Le terme patrimonialisme est souvent utilisé en conjonction avec le patriarcat, puisque la première forme de gouvernance en petits groupes peut avoir été patriarcale. Il existe une relation de dépendance personnelle entre un fonctionnaire et le dirigeant, de sorte que l’idéologie de la structure est celle d’une grande famille élargie. L’idée d’une société matriarcale précoce – à la différence de l’ascendance matrilinéaire – est largement discréditée. Un système de chefferie «Big Man» est caractéristique de nombreux peuples autochtones, et la transition du patriarcat au patrimoine est probablement historiquement courante dans le monde entier. En règle générale, le patrimonialisme est adopté après qu’une société patriarcale s’étend pour englober une zone géographique plus large, comme dans le développement de civilisations basées sur l’agriculture. Le patrimonial était probablement caractéristique de nombreuses civilisations agraires primitives fondées sur des systèmes d’irrigation.
Une différence cruciale entre le concept de patrimonialisme et les concepts contemporains de totalitarisme et d’autoritarisme est que la forme patrimoniale a tendance à être associée aux sociétés traditionnelles, prémodernes et précapitalistes. Mais des aspects à la fois de l’utilisation arbitraire du pouvoir par les dirigeants et de l’emploi de mercenaires et de serviteurs peuvent être trouvés dans les sociétés totalitaires contemporaines. De même, les systèmes patron-client contemporains sont souvent des vestiges d’un clientélisme patrimonial antérieur. Qu’il soit ou non utile de parler d’États-nations au 21e siècle comme ayant des éléments de néopatrimonialisme est contesté.

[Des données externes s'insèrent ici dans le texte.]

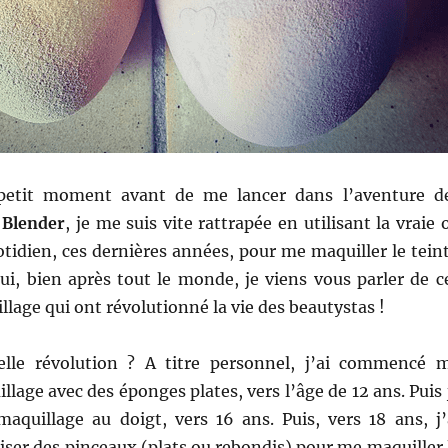
 petit moment avant de me lancer dans l’aventure d
 Blender
, je me suis vite rattrapée en utilisant la vraie 
tidien, ces dernières années, pour me maquiller le teint
hui, bien après tout le monde, je viens vous parler de
c
lage qui ont révolutionné la vie des beautystas !
elle révolution ? A titre personnel, j’ai commencé 
llage avec des éponges plates, vers l’âge de 12 ans. Puis 
maquillage au doigt, vers 16 ans. Puis, vers 18 ans, j’
ser des pinceaux (plats ou rebondis) pour me maquiller 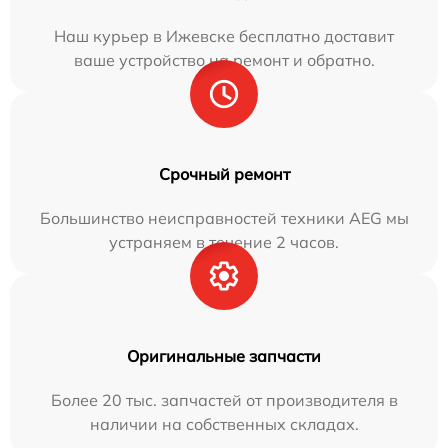
Наш курьер в Ижевске бесплатно доставит
ваше устройство на ремонт и обратно.
Срочный ремонт
Большинство неисправностей техники AEG мы
устраняем в течение 2 часов.
Оригинальные запчасти
Более 20 тыс. запчастей от производителя в
наличии на собственных складах.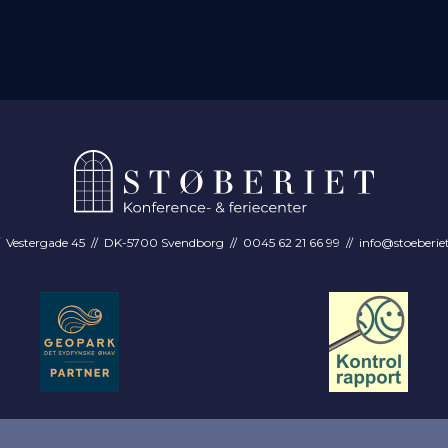
Vestergade 45 // DK-5700 Svendborg // 0045 62 21 66 99 //
info@stoeberie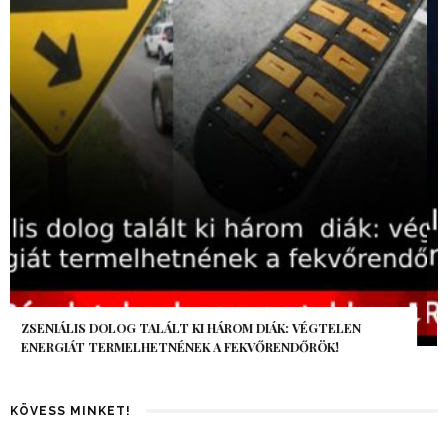
AZ AI-VILÁGVÉGE ÁRNYÉKA, CSAK PÁR ÓRA VOLT, MÉGIS AZ
EGÉSZ VILÁG MEGÉREZTE…
KÖVESS MINKET!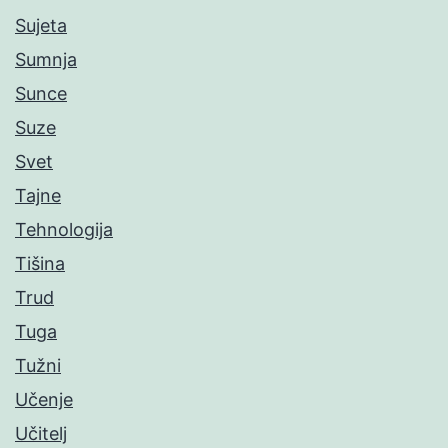
Sujeta
Sumnja
Sunce
Suze
Svet
Tajne
Tehnologija
Tišina
Trud
Tuga
Tužni
Učenje
Učitelj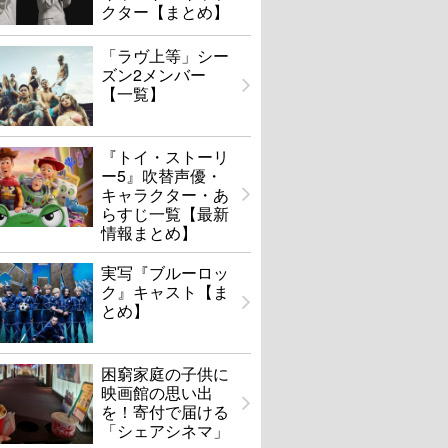
クター【まとめ】
「ラヴ上等」シー
ズン2メンバー
【一覧】
『トイ・ストーリ
ー5』吹替声優・
キャラクター・あ
らすじ一覧【最新
情報まとめ】
実写『ブルーロッ
ク』キャスト【ま
とめ】
困窮家庭の子供に
映画館の思い出
を！寄付で届ける
「シェアシネマ」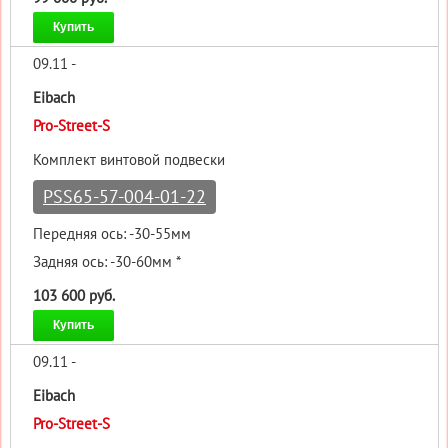
Купить
09.11 -
Eibach
Pro-Street-S
Комплект винтовой подвески
PSS65-57-004-01-22
Передняя ось: -30-55мм
Задняя ось: -30-60мм *
103 600 руб.
Купить
09.11 -
Eibach
Pro-Street-S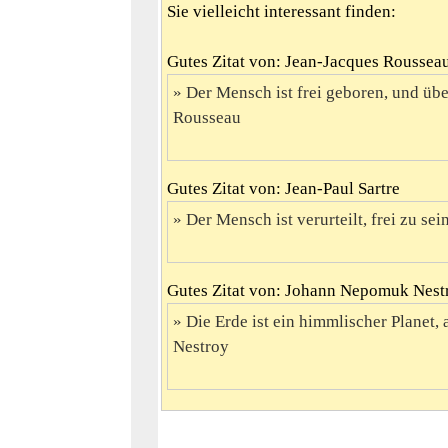
Sie vielleicht interessant finden:
Gutes Zitat von: Jean-Jacques Roussea
Der Mensch ist frei geboren, und übera
Rousseau
Gutes Zitat von: Jean-Paul Sartre
Der Mensch ist verurteilt, frei zu sein
Gutes Zitat von: Johann Nepomuk Nest
Die Erde ist ein himmlischer Planet, 
Nestroy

L’intérêt de cette notion est sa généralité de par la confusion du public et du privé qui permet de regrouper plusieurs caractéristiques de l’État africain et de sa logique de fonctionnement: Corruption économique, Corruption liée à l’échange social, Clientélisme, Patronage, Copinage, Népotisme, Tribalisme, Prébendalisme.
Pour aller plus loin
- Marc-Kevin Daoust. M. Weber, La Domination, traduit de l’allemand par Isabelle Kalinowski, note éditoriale d’Yves Sintomer, Paris, Éditions La Découverte, Coll. »Politiques et Sociétés », 2013, 427 pages. Philosophiques, vol. 41, no1 2014, p. 223.
- Jean-François Médard. L’État patrimonialisé. Politique africaine, no39, septembre 1990, p. 25-36.
- Bakker, Johannes Iemke. « Patrimonialism ». Encyclopedia Britannica, Invalid Date, Accessed 15 October 2021.